The old lady had known it now for several hours, and had been gently excited, no more. Now her eyes filled with tears, she could not have told why.
"Dear boy! I hope God will bless him, and make him worthy and great," she said, clasping her old hands together. "He has always been a favourite with me."
"He is a favourite with everybody," said July. No one had noticed her presence, and she was not one that could remain unseen. "Everybody is glad; there is not one that doesn't wish him well."
Did she intend to strike that coup for herself which her mother was not to be trusted to make? Mrs. Wynn thought so with a great tremor, and interrupted her in a tone that for her was hurried and anxious.
"July speaks nothing but the truth, Mrs. Methven; there is nobody that does not like Walter; but I suppose I ought now to drop these familiarities and call him Lord Erradeen?"
"He will never wish his old friends to do that," said Mrs. Methven. She already smiled with a gracious glance and gesture: and the feeling that these old friends were almost too much privileged in being so near to him, and admitted to such signs of friendship, came into her mind; but she did not care to have July share her expansion. "Miss Herbert," she said, with a little bow, "is very good to speak so kindly. But everybody is kind. I did not know my boy was so popular. Sunshine," she added, with a smile, "brings out all the flowers."

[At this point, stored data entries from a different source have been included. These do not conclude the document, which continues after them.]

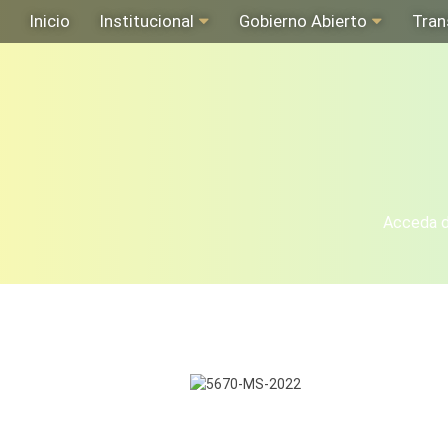
Inicio
Institucional
Gobierno Abierto
Tran
Acceda de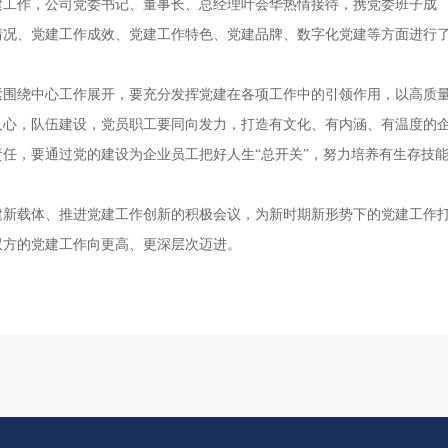
工作，公司党委书记、董事长、总经理叶会华热情接待，携党委班子成
情况、党建工作成效、党建工作特色、党建品牌、数字化党建等方面进行
围绕中心工作展开，要充分发挥党建在各项工作中的引领作用，以高质
人心，队伍建设，党员职工要同向发力，打造有文化、有内涵、有温度的
任，要通过党的建设为企业员工把好人生“总开关”，努力培养有生存技
新载体、推进党建工作创新的积极会议，为新时期新形势下的党建工作
双方的党建工作向更高、更深层次迈进。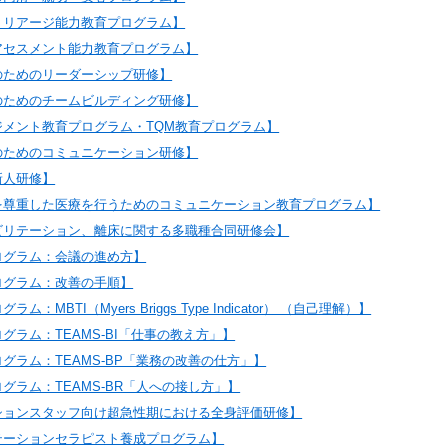
トリアージ能力教育プログラム】
アセスメント能力教育プログラム】
のためのリーダーシップ研修】
のためのチームビルディング研修】
ジメント教育プログラム・TQM教育プログラム】
のためのコミュニケーション研修】
新人研修】
を尊重した医療を行うためのコミュニケーション教育プログラム】
ビリテーション、離床に関する多職種合同研修会】
ログラム：会議の進め方】
ログラム：改善の手順】
：MBTI（Myers Briggs Type Indicator） （自己理解）】
グラム：TEAMS-BI「仕事の教え方」】
グラム：TEAMS-BP「業務の改善の仕方」】
グラム：TEAMS-BR「人への接し方」】
ションスタッフ向け超急性期における全身評価研修】
テーションセラピスト養成プログラム】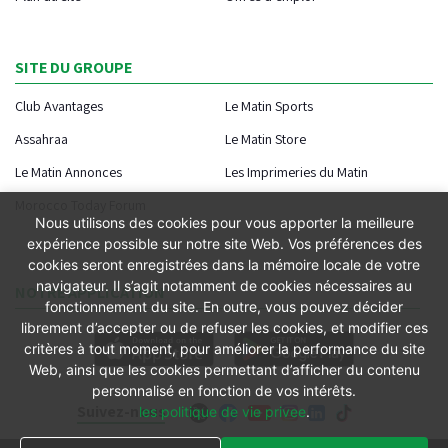
SITE DU GROUPE
Club Avantages
Le Matin Sports
Assahraa
Le Matin Store
Le Matin Annonces
Les Imprimeries du Matin
Morocco Today Forum
Nous utilisons des cookies pour vous apporter la meilleure
expérience possible sur notre site Web. Vos préférences des
cookies seront enregistrées dans la mémoire locale de votre
navigateur. Il s’agit notamment de cookies nécessaires au
NOTRE APPLICATION
fonctionnement du site. En outre, vous pouvez décider
librement d’accepter ou de refuser les cookies, et modifier ces
critères à tout moment, pour améliorer la performance du site
Web, ainsi que les cookies permettant d’afficher du contenu
personnalisé en fonction de vos intérêts.
Suivez-nous
les politique de vie privee
.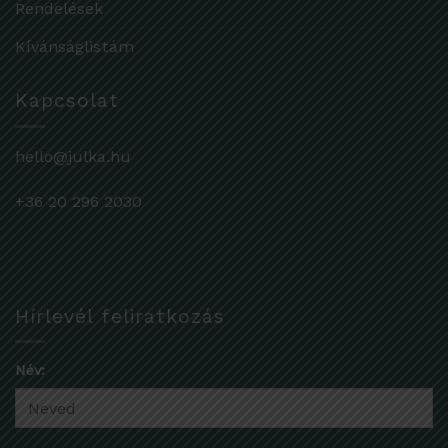
Rendelések
Kívánságlistám
Kapcsolat
hello@julka.hu
+36 20 296 2030
Hírlevél feliratkozás
Név: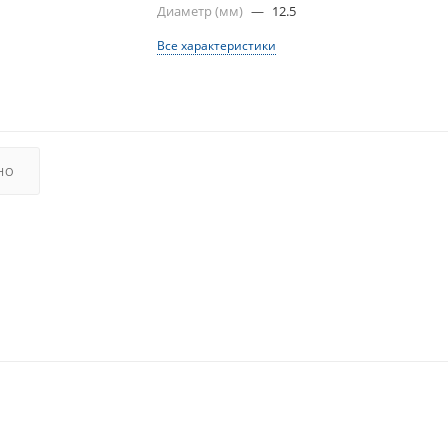
Диаметр (мм)
—
12.5
Все характеристики
НО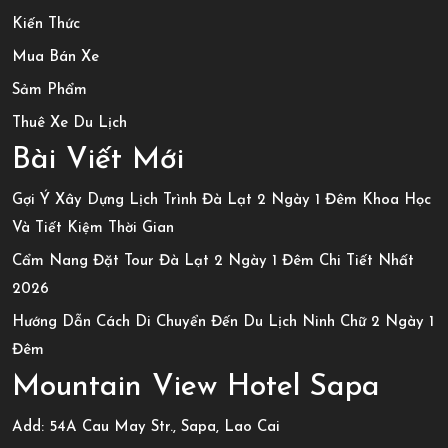
Kiến Thức
Mua Bán Xe
Sảm Phẩm
Thuê Xe Du Lịch
Bài Viết Mới
Gợi Ý Xây Dựng Lịch Trình Đà Lạt 2 Ngày 1 Đêm Khoa Học
Và Tiết Kiệm Thời Gian
Cẩm Nang Đặt Tour Đà Lạt 2 Ngày 1 Đêm Chi Tiết Nhất
2026
Hướng Dẫn Cách Di Chuyển Đến Du Lịch Ninh Chữ 2 Ngày 1
Đêm
Mountain View Hotel Sapa
Add: 54A Cau May Str., Sapa, Lao Cai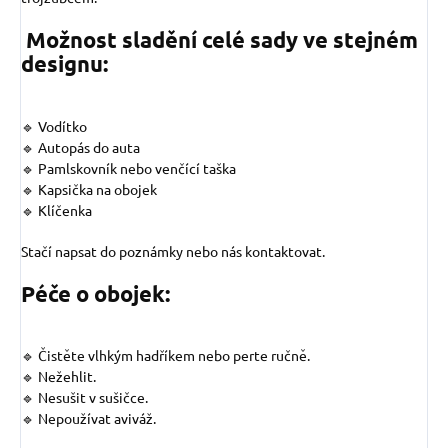
Možnost sladění celé sady ve stejném
designu:
🔹 Vodítko
🔹 Autopás do auta
🔹 Pamlskovník nebo venčící taška
🔹 Kapsička na obojek
🔹 Klíčenka
Stačí napsat do poznámky nebo nás kontaktovat.
Péče o obojek:
🔹 Čistěte vlhkým hadříkem nebo perte ručně.
🔹 Nežehlit.
🔹 Nesušit v sušičce.
🔹 Nepoužívat aviváž.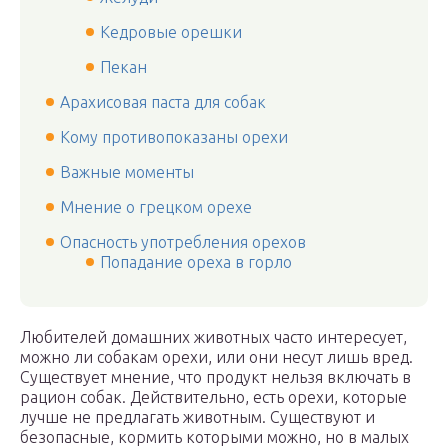
Кедровые орешки
Пекан
Арахисовая паста для собак
Кому противопоказаны орехи
Важные моменты
Мнение о грецком орехе
Опасность употребления орехов
Попадание ореха в горло
Любителей домашних животных часто интересует,
можно ли собакам орехи, или они несут лишь вред.
Существует мнение, что продукт нельзя включать в
рацион собак. Действительно, есть орехи, которые
лучше не предлагать животным. Существуют и
безопасные, кормить которыми можно, но в малых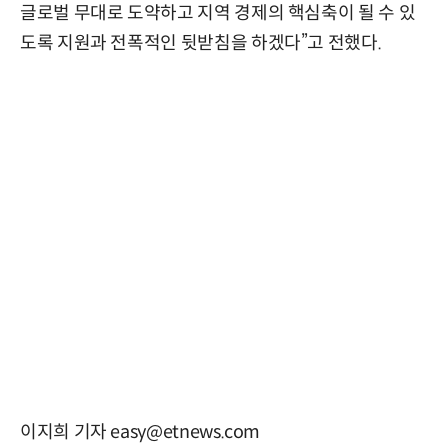
글로벌 무대로 도약하고 지역 경제의 핵심축이 될 수 있
도록 지원과 전폭적인 뒷받침을 하겠다”고 전했다.
이지희 기자 easy@etnews.com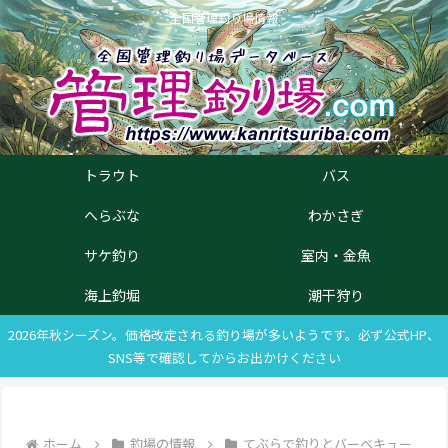
全国管理釣り場情報
トラウト
バス
へらぶな
わかさぎ
サケ釣り
室内・金魚
海上釣堀
潮干狩り
2026年秋シーズン。価格改定される釣り場が多いようです。必ず公式HP、
SNS等で確認してからお出かけください
ホーム
釣場の情報
てぶらで釣りとバーベキュー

She had not sat down, and she evidently did not mean to do so while July remained. There was something grand in her upright carriage, in her air of superiority, which had never been apparent before. She had always been a woman, as Sloebury people said, who thought a great deal of herself; but no one had ever acknowledged her right to do so till now. On the other hand, July Herbert was well used to the cold shade. Her mother was Mrs. Wynn's niece, but she was none the less poor for that, and as July was not a girl to be easily put down, she was acquainted with every manner of polite snubbing known in the society of the place. This of standing till she should go was one with which she was perfectly familiar, and in many cases it afforded her pleasure to subject the operator to great personal inconvenience; but on the present occasion she was not disposed to exercise this power. She would have conciliated Walter's mother if she could have done so, and on a rapid survey of the situation she decided that the best plan was to yield.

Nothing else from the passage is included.